With the war against Iraq, the US has made it unmistakably clear that it no longer respects these international institutions and regulations. In pursuing its own interests, it relies exclusively on its own military strength. At the same time, the US leaves no doubts that the subjugation of Iraq is only a first step. The final goal is the reorganisation of the entire region and the establishment of a new world order according to the needs of American capital. That is the essential content of the new American doctrine of preventive war.
Europe reacts by arming itself. Regardless of their attitude to the Iraq war, the European governments are agreed that they need an independent arms industry and their own military capacity, enabling them to intervene globally and conduct their own preventive wars.
The beginning of the twenty-first century thereby increasingly resembles that of the twentieth century, when two world wars devastated Europe and large parts of the world. The cause of the two world wars was the incompatibility of the national state with an economic system that encompasses the entire world. The leading Marxists of that time understood this very well.
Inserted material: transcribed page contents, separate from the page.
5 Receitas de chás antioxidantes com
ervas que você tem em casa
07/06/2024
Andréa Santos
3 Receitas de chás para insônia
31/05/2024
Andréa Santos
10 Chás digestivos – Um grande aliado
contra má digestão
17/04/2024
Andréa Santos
At the beginning of the First World War, Leon Trotsky wrote: “The objective sense of the war consists in destroying the present national economic centres in the name of the world economy. Imperialism does not strive to solve this task on the basis of the deliberately organised cooperation of all productive mankind, but on the basis of the exploitation of the world economy by the capitalist class of the victorious country, which seeks in this war to become a world power, not just a great power.”
There are only two possibilities of resolving the contradiction between the world economy and nation state: The capitalist way—reorganising the world by force under the supremacy of the strongest imperialist power—and the socialist way—overcoming the nation state by the planned cooperation of all the peoples on a socialist basis.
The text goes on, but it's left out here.